# My breeding success in 2013 (until now)



## KDiiX (Sep 26, 2013)

Every picture shows a different brood, even if its the same species. Actually i noticed i have only 8 broods uploaded, but i had 11. The last pictures i will add later.

Uroplectes otjimbinguensis


Uroplectes cf pilosus
 

Hottentotta caboverdensis
 

Uroplectes cf pilosus
 

Uroplectes cf pilosus
 

Hottentotta caboverdensis
 

Uroplectes cf pilosus
 

Mesobuthus gibbosus
 

Uroplectes otjimbinguensis

Reactions: Like 3


----------



## korg (Sep 26, 2013)

Very cool. Care to list off the species for those of us who are not yet masters of visual scorpion ID?


----------



## KDiiX (Sep 26, 2013)

That's what i was planning anyway ;-)
Actually when i uploaded them i was a bit busy because i had only 10 minutes until i had to go to work. That's why i noticed later that they are not all pictures that should have been uploaded ;-)


----------



## 2nscorpx (Sep 26, 2013)

Good to see these species! Nice pictures. The Uroplectes must be fun to work with; they are very colorful.


----------



## KDiiX (Sep 26, 2013)

2nscorpx said:


> Good to see these species! Nice pictures. The Uroplectes must be fun to work with; they are very colorful.

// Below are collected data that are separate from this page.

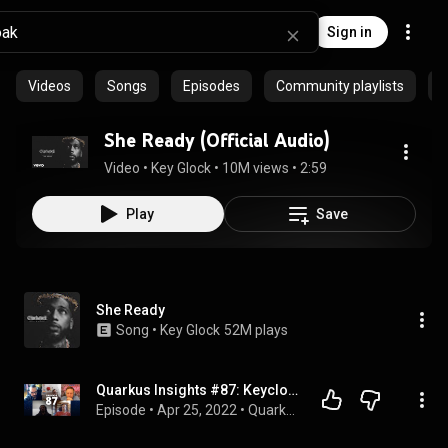
Sign in
Videos
Songs
Episodes
Community playlists
She Ready (Official Audio)
Video
 • 
Key Glock
 • 
10M views
 • 
2:59
Play
Save
She Ready
Song
 • 
Key Glock
52M plays
Quarkus Insights #87: Keycloak Quarkus Distribution
Episode
 • 
Apr 25, 2022
 • 
Quarkus Insights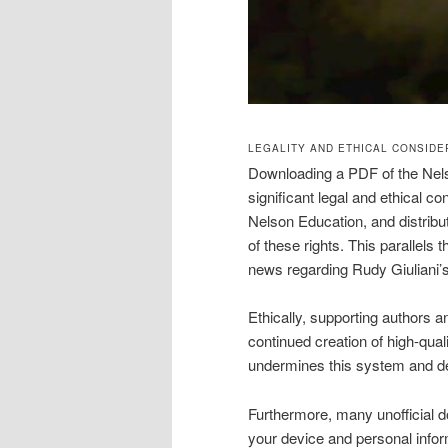
LEGALITY AND ETHICAL CONSID
Downloading a PDF of the Nel
significant legal and ethical co
Nelson Education, and distributi
of these rights. This parallels
news regarding Rudy Giuliani’s h
Ethically, supporting authors 
continued creation of high-quali
undermines this system and dev
Furthermore, many unofficial d
your device and personal infor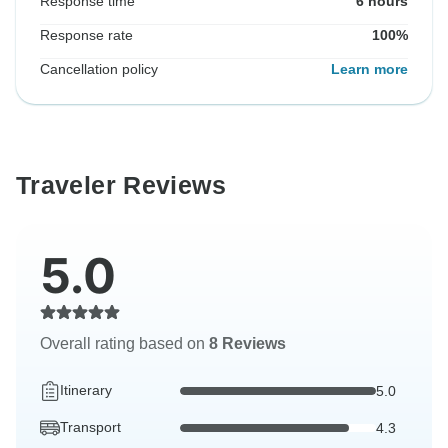
Response time
6 hours
Response rate
100%
Cancellation policy
Learn more
Traveler Reviews
5.0
Overall rating based on
8 Reviews
Itinerary
5.0
Transport
4.3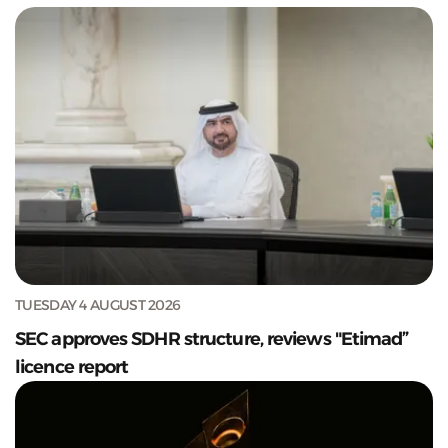
TUESDAY 4 AUGUST 2026
SEC approves SDHR structure, reviews "Etimad”
licence report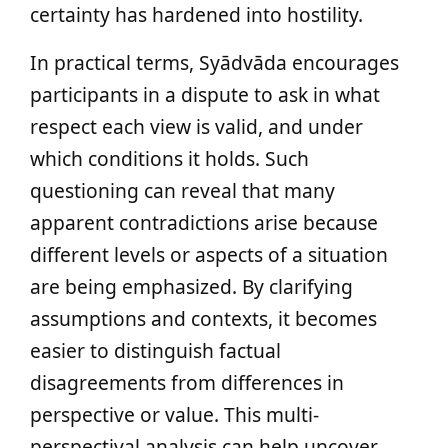
certainty has hardened into hostility.
In practical terms, Syādvāda encourages
participants in a dispute to ask in what
respect each view is valid, and under
which conditions it holds. Such
questioning can reveal that many
apparent contradictions arise because
different levels or aspects of a situation
are being emphasized. By clarifying
assumptions and contexts, it becomes
easier to distinguish factual
disagreements from differences in
perspective or value. This multi-
perspectival analysis can help uncover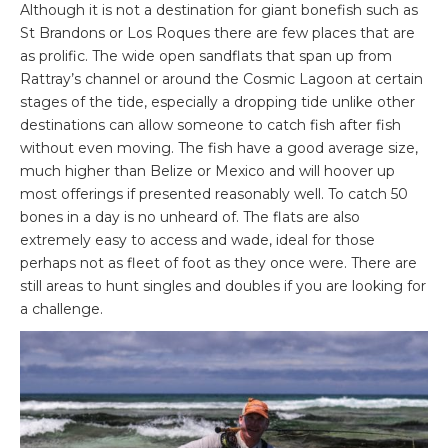
Although it is not a destination for giant bonefish such as
St Brandons or Los Roques there are few places that are
as prolific. The wide open sandflats that span up from
Rattray’s channel or around the Cosmic Lagoon at certain
stages of the tide, especially a dropping tide unlike other
destinations can allow someone to catch fish after fish
without even moving. The fish have a good average size,
much higher than Belize or Mexico and will hoover up
most offerings if presented reasonably well. To catch 50
bones in a day is no unheard of. The flats are also
extremely easy to access and wade, ideal for those
perhaps not as fleet of foot as they once were. There are
still areas to hunt singles and doubles if you are looking for
a challenge.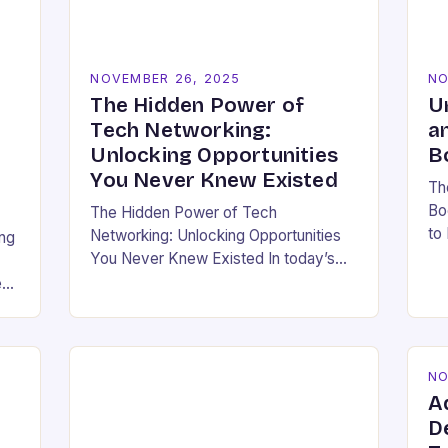
NOVEMBER 26, 2025
NO
The Hidden Power of
U
Tech Networking:
a
Unlocking Opportunities
B
You Never Knew Existed
Th
Bo
The Hidden Power of Tech
to
Networking: Unlocking Opportunities
ing
bo
You Never Knew Existed In today’s
ho
rapidly evolving technology
e
ea
landscape, having a strong
professional network is not just
beneficial—it’s essential. For
developers,…
NO
A
D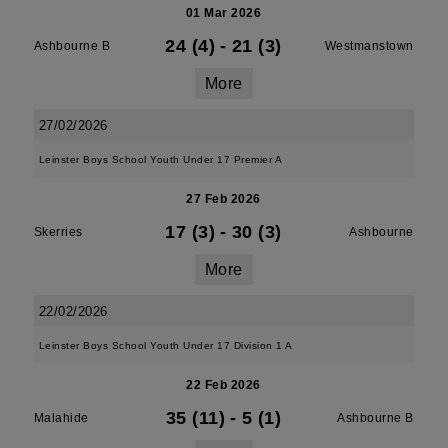
01 Mar 2026
24 (4)
-
21 (3)
Ashbourne B
Westmanstown
More
27/02/2026
Leinster Boys School Youth Under 17 Premier A
27 Feb 2026
17 (3)
-
30 (3)
Skerries
Ashbourne
More
22/02/2026
Leinster Boys School Youth Under 17 Division 1 A
22 Feb 2026
35 (11)
-
5 (1)
Malahide
Ashbourne B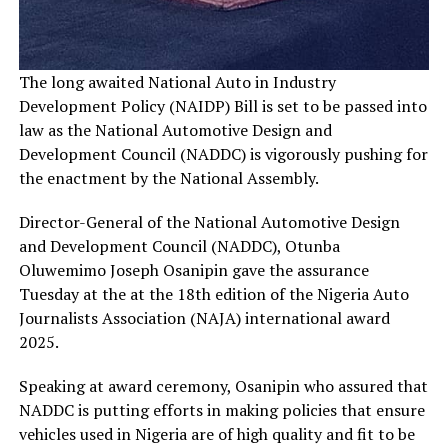
The long awaited National Auto in Industry
Development Policy (NAIDP) Bill is set to be passed into
law as the National Automotive Design and
Development Council (NADDC) is vigorously pushing for
the enactment by the National Assembly.
Director-General of the National Automotive Design
and Development Council (NADDC), Otunba
Oluwemimo Joseph Osanipin gave the assurance
Tuesday at the at the 18th edition of the Nigeria Auto
Journalists Association (NAJA) international award
2025.
Speaking at award ceremony, Osanipin who assured that
NADDC is putting efforts in making policies that ensure
vehicles used in Nigeria are of high quality and fit to be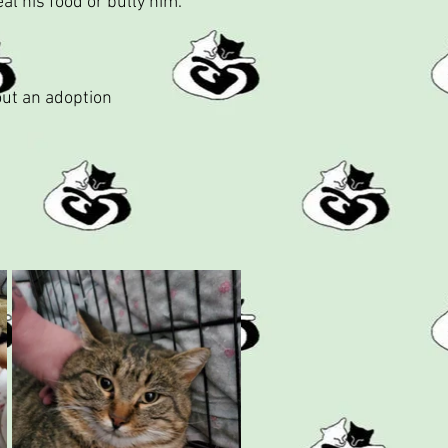
al his food or bully him.
out an adoption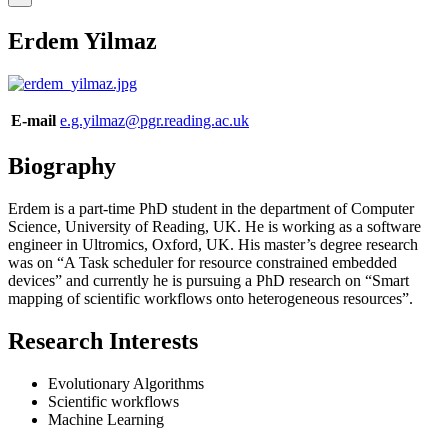
Erdem Yilmaz
E-mail
e.g.yilmaz@pgr.reading.ac.uk
Biography
Erdem is a part-time PhD student in the department of Computer
Science, University of Reading, UK. He is working as a software
engineer in Ultromics, Oxford, UK. His master’s degree research
was on “A Task scheduler for resource constrained embedded
devices” and currently he is pursuing a PhD research on “Smart
mapping of scientific workflows onto heterogeneous resources”.
Research Interests
Evolutionary Algorithms
Scientific workflows
Machine Learning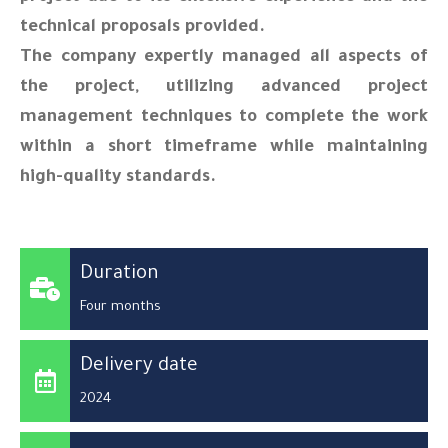
technical proposals provided.
The company expertly managed all aspects of
the project, utilizing advanced project
management techniques to complete the work
within a short timeframe while maintaining
high-quality standards.
Duration
Four months
Delivery date
2024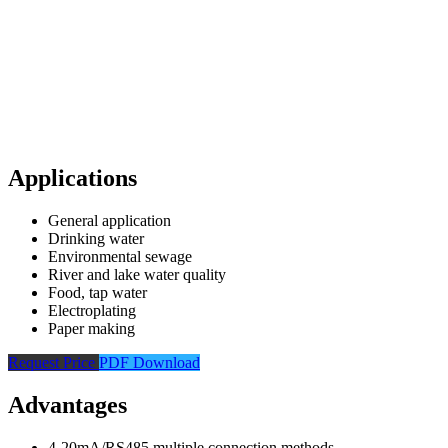
Applications
General application
Drinking water
Environmental sewage
River and lake water quality
Food, tap water
Electroplating
Paper making
Request Price
PDF Download
Advantages
4-20mA/RS485 multiple connection methods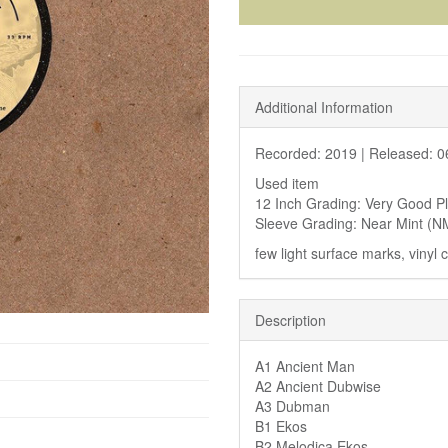
Additional Information
Recorded: 2019 |
Released: 0
Used item
12 Inch Grading: Very Good P
Sleeve Grading: Near Mint (N
few light surface marks, vinyl
Description
A1 Ancient Man
A2 Ancient Dubwise
A3 Dubman
B1 Ekos
B2 Melodica Ekos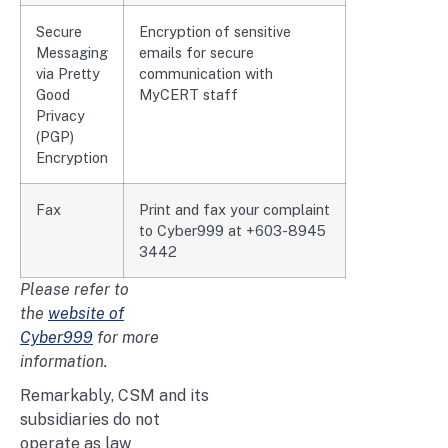
Secure
Encryption of sensitive
Messaging
emails for secure
via Pretty
communication with
Good
MyCERT staff
Privacy
(PGP)
Encryption
Fax
Print and fax your complaint
to Cyber999 at +603-8945
3442
Please refer to
the
website of
Cyber999
for more
information.
Remarkably, CSM and its
subsidiaries do not
operate as law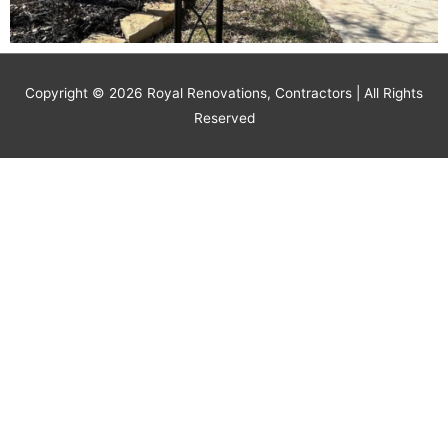
Copyright © 2026
Royal Renovations, Contractors
| All Rights
Reserved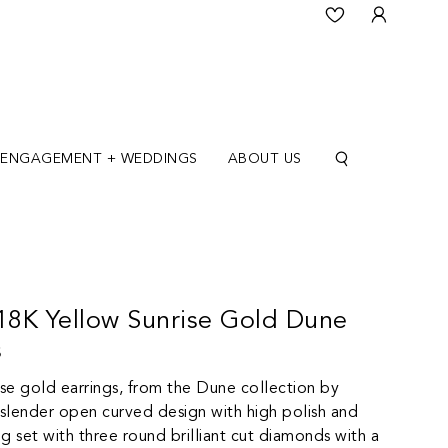
ENGAGEMENT + WEDDINGS
ABOUT US
 18K Yellow Sunrise Gold Dune
s
ise gold earrings, from the Dune collection by
 slender open curved design with high polish and
ng set with three round brilliant cut diamonds with a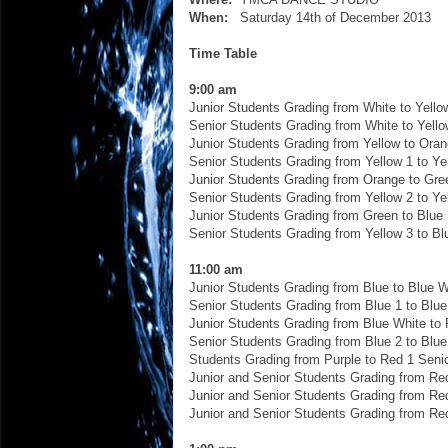
When:
Saturday 14th of December 2013
Time Table
9:00 am
Junior Students Grading from White to Yello
Senior Students Grading from White to Yello
Junior Students Grading from Yellow to Ora
Senior Students Grading from Yellow 1 to Ye
Junior Students Grading from Orange to Gre
Senior Students Grading from Yellow 2 to Ye
Junior Students Grading from Green to Blue
Senior Students Grading from Yellow 3 to Bl
11:00 am
Junior Students Grading from Blue to Blue W
Senior Students Grading from Blue 1 to Blue
Junior Students Grading from Blue White to 
Senior Students Grading from Blue 2 to Blue
Students Grading from Purple to Red 1 Seni
Junior and Senior Students Grading from Re
Junior and Senior Students Grading from Re
Junior and Senior Students Grading from Re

Yeah they are really cool and they are probably available in 1-1, 5 years in the USA, if everything works out like i think ;-) but that's all i "spoil" right now ;-)


----------



## Galapoheros (Sep 26, 2013)

Nice pics, interesting coloration on the Uroplectes otjimbinguensis.


----------



## KDiiX (Sep 26, 2013)

Galapoheros said:


> Nice pics, interesting coloration on the Uroplectes otjimbinguensis.


if you like them then you have to take a look at my Uroplectes chubbi, actually no picture with a brood on it but the coloration of them is awesome and if i´m lucky to U.chubbi female give birth later this year. But i have to say the U.otjimbinguensis are one of my favourit Uroplectes sp. But they are also hard to raise, because as you can see they have pretty small broods and they are pretty sensitive with to high humidity and direct contact to water. But they are worth the effort ;-)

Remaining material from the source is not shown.